Australia’s Trade Minister Dr Craig Emerson expressed his hope on Monday that the much-delayed Doha Development Round of multilateral trade negotiations would be concluded during 2011, and that it would also be a better a year for global trade.
Addressing delegates at the Confederation of Indian Industry’s (CII’s) Partnership Summit 2011, in Mumbai, India, Emerson argued that the benefits that could accrue from an “ambitious and extensive” conclusion of the World Trade Organisation talks would be significant.
“We have now been negotiating the Doha Round for ten years, and there is no doubt in my mind that the improving prosperity we have all experienced over the most of these ten years has led to a degree of complacency,” he said at the gathering, whose theme was a ‘New Partnership for Economic Resurgence: The Global Imperative’.
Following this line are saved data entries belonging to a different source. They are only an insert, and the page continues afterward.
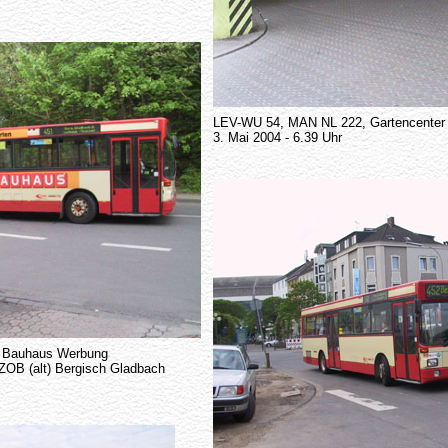
LEV-WU 54, MAN NL 222, Gartencenter
3. Mai 2004 - 6.39 Uhr
, Bauhaus Werbung
ZOB (alt) Bergisch Gladbach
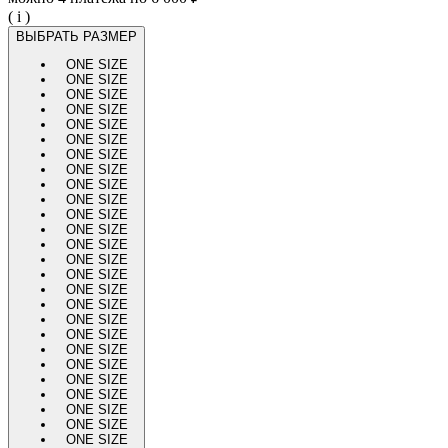
( i )
ВЫБРАТЬ РАЗМЕР
ONE SIZE
ONE SIZE
ONE SIZE
ONE SIZE
ONE SIZE
ONE SIZE
ONE SIZE
ONE SIZE
ONE SIZE
ONE SIZE
ONE SIZE
ONE SIZE
ONE SIZE
ONE SIZE
ONE SIZE
ONE SIZE
ONE SIZE
ONE SIZE
ONE SIZE
ONE SIZE
ONE SIZE
ONE SIZE
ONE SIZE
ONE SIZE
ONE SIZE
ONE SIZE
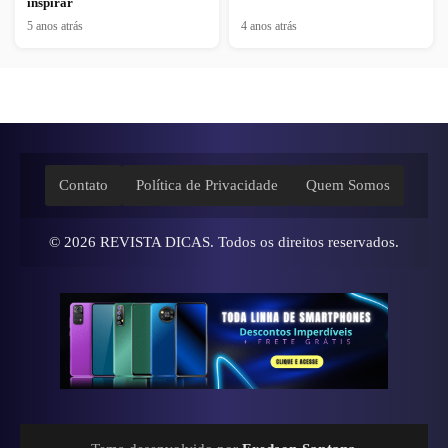
inspirar
5 anos atrás
4 anos atrás
Contato
Política de Privacidade
Quem Somos
© 2026
REVISTA DICAS
. Todos os direitos reservados.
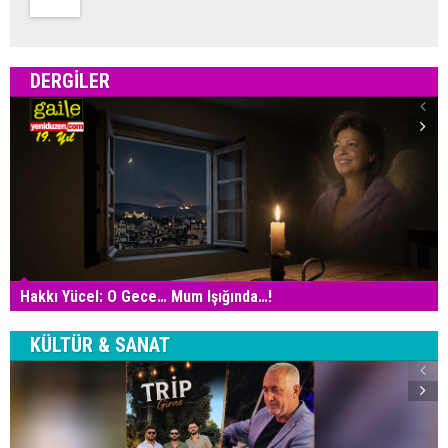
DERGILER
Hakkı Yücel: O Gece… Mum Işığında…!
KÜLTÜR & SANAT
CII president Hari Bhartia said that very little progress had been made on the Doha Round, and emphasised that what the world needed was a new level of partnership in which global trade would seek to not only stimulate economic growth, but also alleviate the world’s challenges, such as poverty.
India’s Minister of Commerce and Industry Anand Sharma, who is also the CII chairperson, said that a rule-based multilateral trade regime was needed, through which poor and developing countries should benefit.
Emerson said that the economic crisis was a reminder that markets could be susceptible to manipulation and could be “cruelly and violently volatile”, which meant there was place for prudent regulation.
But he also argued strongly for a multilateral deal and for creeping protectionism to be curtailed. “While there is a role for bilateral and regional trade agreements, it is multilateralism which brings the greatest benefits for all. This is because the more free and open a market is, the more prosperity it produces. Global prosperity and security can only be based on a global trading system and a global market.”
But on bilateral relations, he said that Australia and India should not rest on their laurels and should look forward to improvements in welfare with further economic reforms. Australia continued to engage constructively with India, and would seek to expand economic cooperation well beyond raw materials.
Sharma indicated that the India-Australia Joint Ministerial Group Meeting would be held soon and that it would coincide with a CEOs Forum Meeting.
The two countries would also discuss the possibility of a free trade agreement, which he said had the potential to enhance trade in goods, services and boost investment between the two countries.